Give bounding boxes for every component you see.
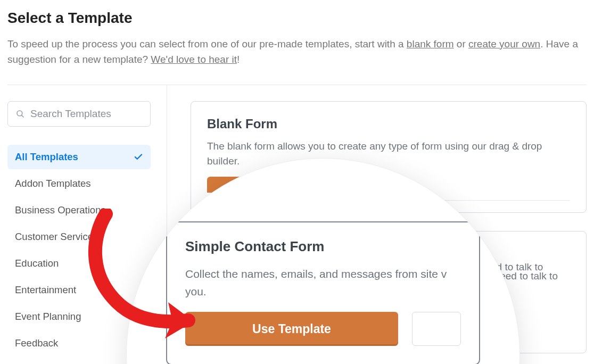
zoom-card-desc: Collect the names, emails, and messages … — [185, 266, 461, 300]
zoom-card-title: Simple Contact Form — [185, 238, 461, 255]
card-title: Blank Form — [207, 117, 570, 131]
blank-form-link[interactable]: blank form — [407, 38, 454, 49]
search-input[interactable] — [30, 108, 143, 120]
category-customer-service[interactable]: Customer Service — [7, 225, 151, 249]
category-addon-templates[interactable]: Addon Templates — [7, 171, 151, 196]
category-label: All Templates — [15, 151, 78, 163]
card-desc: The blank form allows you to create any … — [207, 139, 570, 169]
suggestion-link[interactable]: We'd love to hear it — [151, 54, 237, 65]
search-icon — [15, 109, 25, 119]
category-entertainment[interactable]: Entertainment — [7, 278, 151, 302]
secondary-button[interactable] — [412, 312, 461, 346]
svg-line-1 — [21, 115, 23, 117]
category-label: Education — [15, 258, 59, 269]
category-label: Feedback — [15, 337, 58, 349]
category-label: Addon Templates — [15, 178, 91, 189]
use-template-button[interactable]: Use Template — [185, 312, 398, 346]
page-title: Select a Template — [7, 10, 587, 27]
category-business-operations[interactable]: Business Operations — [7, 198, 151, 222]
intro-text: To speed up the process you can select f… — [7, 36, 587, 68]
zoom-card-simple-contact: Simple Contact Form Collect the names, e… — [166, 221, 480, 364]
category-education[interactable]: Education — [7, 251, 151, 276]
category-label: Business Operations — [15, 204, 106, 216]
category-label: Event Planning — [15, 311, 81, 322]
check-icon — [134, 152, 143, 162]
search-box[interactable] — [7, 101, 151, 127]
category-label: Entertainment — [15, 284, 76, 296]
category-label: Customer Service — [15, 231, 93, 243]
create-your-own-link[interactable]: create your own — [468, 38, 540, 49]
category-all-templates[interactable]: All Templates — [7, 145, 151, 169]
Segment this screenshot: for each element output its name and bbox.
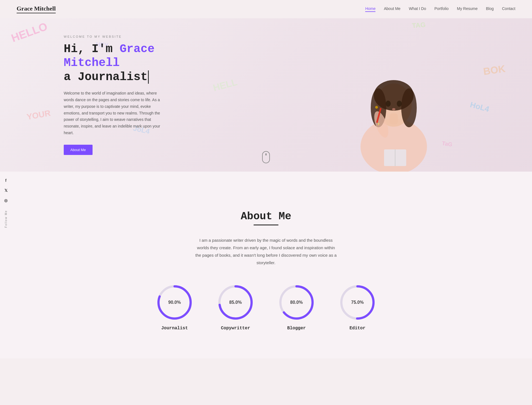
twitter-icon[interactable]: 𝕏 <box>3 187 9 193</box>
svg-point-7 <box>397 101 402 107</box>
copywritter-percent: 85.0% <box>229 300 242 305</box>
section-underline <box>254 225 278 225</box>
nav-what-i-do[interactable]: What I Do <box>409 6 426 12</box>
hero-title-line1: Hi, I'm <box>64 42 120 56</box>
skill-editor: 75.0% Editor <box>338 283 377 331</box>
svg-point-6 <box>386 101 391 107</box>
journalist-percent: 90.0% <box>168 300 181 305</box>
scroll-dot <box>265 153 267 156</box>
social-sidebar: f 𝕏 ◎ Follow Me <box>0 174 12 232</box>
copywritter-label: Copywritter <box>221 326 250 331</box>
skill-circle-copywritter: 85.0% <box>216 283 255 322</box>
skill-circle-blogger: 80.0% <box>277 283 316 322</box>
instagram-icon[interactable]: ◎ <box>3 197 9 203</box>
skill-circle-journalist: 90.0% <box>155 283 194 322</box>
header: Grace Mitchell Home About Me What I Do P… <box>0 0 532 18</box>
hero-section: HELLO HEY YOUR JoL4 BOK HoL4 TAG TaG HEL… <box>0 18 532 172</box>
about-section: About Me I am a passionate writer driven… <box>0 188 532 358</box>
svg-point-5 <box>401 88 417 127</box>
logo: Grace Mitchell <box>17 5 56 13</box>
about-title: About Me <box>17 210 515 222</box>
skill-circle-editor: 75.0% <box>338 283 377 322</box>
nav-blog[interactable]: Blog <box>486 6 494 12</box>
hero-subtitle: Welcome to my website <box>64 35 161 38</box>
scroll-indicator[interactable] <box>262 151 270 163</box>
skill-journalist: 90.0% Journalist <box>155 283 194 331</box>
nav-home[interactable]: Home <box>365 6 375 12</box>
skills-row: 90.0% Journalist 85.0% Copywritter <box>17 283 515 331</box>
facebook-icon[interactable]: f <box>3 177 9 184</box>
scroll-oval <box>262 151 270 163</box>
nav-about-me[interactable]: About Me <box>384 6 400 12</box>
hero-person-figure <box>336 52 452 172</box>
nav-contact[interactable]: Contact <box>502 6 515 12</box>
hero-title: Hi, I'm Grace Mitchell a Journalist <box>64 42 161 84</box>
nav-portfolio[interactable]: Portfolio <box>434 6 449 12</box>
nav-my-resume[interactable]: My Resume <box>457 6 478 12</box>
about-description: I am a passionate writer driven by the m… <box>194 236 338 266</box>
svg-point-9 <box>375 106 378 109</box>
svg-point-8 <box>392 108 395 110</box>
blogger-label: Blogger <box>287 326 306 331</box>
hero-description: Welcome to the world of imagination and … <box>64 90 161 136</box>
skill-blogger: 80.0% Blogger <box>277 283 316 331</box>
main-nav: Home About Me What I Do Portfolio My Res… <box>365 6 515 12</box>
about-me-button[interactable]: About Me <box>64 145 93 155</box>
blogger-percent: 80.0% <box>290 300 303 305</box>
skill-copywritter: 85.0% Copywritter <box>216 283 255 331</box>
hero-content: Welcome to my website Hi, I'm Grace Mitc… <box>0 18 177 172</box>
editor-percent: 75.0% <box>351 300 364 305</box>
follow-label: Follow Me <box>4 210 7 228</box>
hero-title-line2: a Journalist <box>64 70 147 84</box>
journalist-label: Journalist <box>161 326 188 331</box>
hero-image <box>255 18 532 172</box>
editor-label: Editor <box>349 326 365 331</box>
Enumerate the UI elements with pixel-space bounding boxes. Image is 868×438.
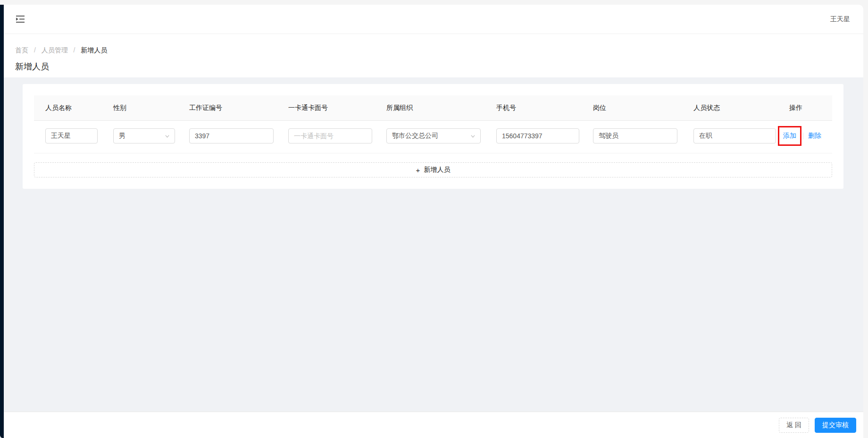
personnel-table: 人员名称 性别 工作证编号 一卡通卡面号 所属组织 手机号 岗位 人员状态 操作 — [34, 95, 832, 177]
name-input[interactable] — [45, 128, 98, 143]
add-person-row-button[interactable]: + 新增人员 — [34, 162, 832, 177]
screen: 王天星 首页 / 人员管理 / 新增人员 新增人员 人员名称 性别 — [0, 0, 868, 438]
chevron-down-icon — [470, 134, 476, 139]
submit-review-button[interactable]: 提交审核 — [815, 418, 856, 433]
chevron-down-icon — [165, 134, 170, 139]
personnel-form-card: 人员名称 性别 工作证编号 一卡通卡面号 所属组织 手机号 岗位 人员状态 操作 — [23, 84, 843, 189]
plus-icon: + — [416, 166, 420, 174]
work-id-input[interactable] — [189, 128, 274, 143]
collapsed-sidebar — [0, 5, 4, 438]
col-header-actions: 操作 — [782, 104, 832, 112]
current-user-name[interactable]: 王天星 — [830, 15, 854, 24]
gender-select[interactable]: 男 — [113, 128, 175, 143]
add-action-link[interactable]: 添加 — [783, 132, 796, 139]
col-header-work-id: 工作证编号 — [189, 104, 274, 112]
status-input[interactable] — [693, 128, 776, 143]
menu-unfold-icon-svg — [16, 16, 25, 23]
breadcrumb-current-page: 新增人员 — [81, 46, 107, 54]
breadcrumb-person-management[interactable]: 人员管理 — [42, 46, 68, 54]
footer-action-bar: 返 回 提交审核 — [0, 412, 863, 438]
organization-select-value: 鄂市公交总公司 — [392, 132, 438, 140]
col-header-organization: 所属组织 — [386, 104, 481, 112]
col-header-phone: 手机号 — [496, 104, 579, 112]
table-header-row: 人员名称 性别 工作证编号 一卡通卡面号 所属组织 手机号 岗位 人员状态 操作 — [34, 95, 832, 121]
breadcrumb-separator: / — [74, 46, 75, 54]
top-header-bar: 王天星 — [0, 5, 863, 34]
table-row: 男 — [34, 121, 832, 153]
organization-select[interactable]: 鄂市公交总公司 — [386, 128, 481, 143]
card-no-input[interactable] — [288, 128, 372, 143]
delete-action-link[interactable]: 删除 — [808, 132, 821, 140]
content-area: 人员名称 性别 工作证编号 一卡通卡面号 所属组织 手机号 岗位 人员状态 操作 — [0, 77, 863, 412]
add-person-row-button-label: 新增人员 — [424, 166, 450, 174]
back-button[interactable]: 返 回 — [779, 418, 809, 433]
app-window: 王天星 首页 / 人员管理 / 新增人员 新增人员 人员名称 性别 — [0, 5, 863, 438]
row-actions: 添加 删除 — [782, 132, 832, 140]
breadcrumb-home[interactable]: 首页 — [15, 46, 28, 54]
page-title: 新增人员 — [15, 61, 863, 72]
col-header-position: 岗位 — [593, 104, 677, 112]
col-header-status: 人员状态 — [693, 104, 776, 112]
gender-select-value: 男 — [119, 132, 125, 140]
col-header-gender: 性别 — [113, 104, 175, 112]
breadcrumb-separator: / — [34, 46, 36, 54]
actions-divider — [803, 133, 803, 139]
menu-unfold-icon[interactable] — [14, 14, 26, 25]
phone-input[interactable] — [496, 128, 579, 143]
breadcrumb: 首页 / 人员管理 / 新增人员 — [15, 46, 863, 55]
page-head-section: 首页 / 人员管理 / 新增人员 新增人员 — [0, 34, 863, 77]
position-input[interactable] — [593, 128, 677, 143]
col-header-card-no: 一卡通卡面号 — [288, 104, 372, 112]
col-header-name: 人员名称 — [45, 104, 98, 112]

==*==

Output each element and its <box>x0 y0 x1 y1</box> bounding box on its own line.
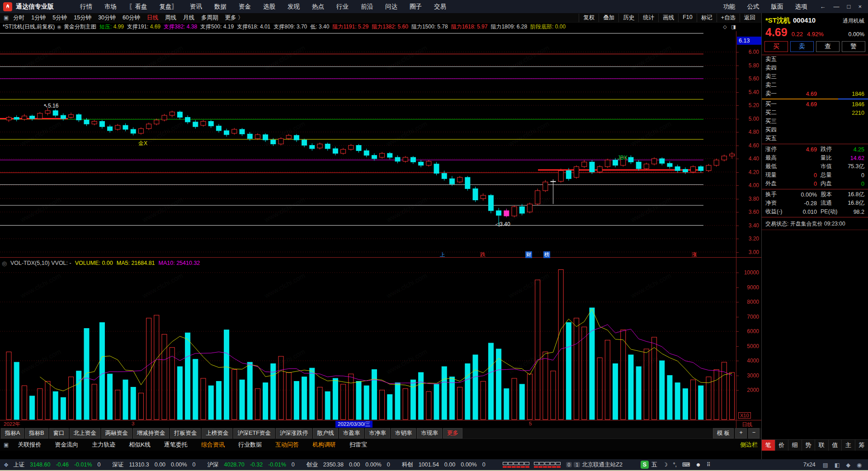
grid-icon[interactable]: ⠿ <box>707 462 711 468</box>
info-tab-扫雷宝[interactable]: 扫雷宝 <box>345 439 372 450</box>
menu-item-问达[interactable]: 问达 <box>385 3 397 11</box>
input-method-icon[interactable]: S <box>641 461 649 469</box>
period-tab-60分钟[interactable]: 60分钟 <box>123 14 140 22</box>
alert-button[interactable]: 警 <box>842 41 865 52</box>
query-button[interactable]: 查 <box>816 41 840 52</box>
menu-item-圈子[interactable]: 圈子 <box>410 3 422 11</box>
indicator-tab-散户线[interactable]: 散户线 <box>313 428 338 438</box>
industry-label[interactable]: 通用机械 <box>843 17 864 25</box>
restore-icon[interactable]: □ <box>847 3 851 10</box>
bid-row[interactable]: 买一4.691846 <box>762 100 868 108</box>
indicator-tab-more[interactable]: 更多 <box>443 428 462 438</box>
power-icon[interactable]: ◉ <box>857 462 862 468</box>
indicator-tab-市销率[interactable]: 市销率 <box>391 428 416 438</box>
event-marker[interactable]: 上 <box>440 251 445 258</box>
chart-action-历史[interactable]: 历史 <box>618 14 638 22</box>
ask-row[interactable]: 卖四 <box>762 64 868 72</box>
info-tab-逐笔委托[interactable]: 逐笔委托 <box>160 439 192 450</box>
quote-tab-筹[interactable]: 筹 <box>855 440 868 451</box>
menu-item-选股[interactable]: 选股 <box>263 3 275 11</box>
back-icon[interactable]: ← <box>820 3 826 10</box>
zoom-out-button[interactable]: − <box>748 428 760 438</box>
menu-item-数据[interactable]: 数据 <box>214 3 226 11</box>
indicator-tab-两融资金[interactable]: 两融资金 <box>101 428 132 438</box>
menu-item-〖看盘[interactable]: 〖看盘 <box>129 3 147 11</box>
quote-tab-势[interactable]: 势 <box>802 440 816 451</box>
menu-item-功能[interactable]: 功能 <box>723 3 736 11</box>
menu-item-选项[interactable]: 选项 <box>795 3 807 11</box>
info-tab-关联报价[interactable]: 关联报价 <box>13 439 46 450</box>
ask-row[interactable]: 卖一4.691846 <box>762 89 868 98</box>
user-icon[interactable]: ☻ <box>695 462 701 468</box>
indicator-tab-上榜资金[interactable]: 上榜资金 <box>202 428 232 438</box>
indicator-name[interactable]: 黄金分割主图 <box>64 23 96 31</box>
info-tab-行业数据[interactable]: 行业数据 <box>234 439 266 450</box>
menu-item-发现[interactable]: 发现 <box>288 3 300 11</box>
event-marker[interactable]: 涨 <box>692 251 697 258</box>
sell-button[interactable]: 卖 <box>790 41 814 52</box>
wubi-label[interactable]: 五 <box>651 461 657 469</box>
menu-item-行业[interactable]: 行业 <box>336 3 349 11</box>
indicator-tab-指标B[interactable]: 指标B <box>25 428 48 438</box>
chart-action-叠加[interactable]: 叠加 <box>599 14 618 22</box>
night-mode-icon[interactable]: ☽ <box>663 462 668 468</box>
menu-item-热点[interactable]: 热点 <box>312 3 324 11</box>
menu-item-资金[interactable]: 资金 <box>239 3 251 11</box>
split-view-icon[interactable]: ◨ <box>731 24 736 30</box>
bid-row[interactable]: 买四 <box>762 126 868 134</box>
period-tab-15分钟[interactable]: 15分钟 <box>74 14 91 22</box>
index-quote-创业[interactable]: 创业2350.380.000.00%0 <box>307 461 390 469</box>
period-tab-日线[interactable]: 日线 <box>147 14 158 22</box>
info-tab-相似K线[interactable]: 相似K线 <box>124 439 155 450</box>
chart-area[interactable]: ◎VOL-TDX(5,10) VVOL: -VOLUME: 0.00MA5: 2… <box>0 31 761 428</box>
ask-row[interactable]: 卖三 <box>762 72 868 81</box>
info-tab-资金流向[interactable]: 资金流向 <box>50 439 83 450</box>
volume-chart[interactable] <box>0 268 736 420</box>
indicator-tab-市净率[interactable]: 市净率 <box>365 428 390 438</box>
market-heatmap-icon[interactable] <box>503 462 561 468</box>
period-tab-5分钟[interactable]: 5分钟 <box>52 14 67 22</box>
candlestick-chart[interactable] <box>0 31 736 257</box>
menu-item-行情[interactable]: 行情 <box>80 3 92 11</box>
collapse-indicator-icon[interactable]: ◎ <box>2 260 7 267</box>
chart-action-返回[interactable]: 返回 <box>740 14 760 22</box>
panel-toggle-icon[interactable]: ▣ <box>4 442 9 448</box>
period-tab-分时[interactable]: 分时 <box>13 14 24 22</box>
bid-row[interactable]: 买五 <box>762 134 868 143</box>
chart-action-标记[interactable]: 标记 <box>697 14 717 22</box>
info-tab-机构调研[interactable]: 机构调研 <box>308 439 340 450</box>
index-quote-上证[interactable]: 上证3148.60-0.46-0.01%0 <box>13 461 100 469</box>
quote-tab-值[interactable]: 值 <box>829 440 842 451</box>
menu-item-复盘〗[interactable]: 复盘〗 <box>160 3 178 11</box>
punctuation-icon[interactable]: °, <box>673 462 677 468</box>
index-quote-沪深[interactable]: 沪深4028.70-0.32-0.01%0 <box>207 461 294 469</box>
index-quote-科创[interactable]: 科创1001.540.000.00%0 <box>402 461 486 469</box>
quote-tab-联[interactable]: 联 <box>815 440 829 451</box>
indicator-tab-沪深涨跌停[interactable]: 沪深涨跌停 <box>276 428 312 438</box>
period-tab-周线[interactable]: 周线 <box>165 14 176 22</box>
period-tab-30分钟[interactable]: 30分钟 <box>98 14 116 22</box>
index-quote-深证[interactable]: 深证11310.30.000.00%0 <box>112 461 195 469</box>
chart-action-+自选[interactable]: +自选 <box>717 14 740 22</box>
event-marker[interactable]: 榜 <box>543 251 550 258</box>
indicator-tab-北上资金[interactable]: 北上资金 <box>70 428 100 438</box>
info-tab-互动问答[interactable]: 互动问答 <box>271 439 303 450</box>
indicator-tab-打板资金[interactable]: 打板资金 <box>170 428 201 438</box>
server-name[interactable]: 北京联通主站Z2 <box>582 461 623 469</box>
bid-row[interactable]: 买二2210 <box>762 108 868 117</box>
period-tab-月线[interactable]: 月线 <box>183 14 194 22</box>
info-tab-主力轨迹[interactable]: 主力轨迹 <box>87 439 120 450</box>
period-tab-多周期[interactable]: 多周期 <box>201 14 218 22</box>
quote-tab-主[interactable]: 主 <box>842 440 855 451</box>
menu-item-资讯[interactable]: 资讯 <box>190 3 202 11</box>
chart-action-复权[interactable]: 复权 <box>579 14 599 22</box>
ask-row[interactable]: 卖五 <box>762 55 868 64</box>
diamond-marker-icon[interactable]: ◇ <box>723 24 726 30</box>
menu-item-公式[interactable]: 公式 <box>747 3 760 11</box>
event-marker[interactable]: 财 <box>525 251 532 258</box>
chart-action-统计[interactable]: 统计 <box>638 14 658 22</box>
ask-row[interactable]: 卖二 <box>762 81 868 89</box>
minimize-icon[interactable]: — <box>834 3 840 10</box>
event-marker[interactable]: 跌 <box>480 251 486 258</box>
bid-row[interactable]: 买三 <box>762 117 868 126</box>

==*==

When a line of the data above holds the string "content", count it, and reply with the resulting number only.

### Output of the exercise
2